Overall Time Series Data AI Technology and Normal Spatialization-based Scoring Technique
We deliver unique solutions that can be implemented directly to the field while having universality utilizing AI's basic technologies that can be employed throughout the industry through "Overall Time Series Data AI Technology" and "Normal Spatialization-based Scoring Technique."

In the case of industrial AI, it was typical for developers to create models after becoming adequately acquainted with domain knowledge (specific skills and information in the industry) and identifying data features. It was difficult to maintain or improve performance in this scenario since development and learning had to be repeated when the environment changed.

To solve these challenges, we created a system that can be implemented immediately in the field using basic pre-processing technologies and models that can be utilized across the industry, and that can raise performance to a particular level in the future through re-learning.
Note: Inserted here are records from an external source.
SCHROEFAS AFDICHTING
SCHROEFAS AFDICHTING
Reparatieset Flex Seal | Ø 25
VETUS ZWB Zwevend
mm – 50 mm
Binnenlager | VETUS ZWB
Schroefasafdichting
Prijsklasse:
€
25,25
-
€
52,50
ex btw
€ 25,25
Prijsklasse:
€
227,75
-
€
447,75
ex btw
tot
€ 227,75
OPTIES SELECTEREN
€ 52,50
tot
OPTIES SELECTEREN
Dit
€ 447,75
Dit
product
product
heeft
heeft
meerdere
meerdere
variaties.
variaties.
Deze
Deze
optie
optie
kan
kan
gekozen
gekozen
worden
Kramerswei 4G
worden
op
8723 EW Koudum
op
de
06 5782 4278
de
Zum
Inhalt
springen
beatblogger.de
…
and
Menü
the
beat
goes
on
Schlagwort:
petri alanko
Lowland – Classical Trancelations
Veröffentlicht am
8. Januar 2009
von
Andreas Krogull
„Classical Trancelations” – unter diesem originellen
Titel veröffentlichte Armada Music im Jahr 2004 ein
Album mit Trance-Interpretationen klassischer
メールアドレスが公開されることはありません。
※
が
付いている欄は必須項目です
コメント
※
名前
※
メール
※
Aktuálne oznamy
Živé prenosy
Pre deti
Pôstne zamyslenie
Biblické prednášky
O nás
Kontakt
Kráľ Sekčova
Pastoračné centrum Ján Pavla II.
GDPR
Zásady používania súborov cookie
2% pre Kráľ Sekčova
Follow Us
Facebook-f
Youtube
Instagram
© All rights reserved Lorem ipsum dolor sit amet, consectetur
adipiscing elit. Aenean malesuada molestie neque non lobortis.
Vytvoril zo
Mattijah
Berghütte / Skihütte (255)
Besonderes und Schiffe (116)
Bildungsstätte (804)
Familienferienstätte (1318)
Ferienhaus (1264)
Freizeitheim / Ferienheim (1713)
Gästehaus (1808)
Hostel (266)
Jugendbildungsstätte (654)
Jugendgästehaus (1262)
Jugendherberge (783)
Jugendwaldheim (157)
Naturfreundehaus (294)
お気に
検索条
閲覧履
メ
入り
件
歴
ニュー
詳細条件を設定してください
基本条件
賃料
Preprocessing is performed instantly using "Overall time-series data AI technology," and the learning model is implemented using "normal spatialization-based scoring technique," allowing the status of equipment and facilities to be quantified.

These metrics have relevance since they quantify performance capacity as well as whether items and individuals are normal. You can identify the initial settings that can further increase the performance by associating the initial settings with the commodities generated by the equipment, and you can know the performance by quantifying the condition of things that fit the settings.

This approach predicts not only the amount but also the quality of the products produced, therefore it is used in AI throughout the industry, enabling swift business innovation.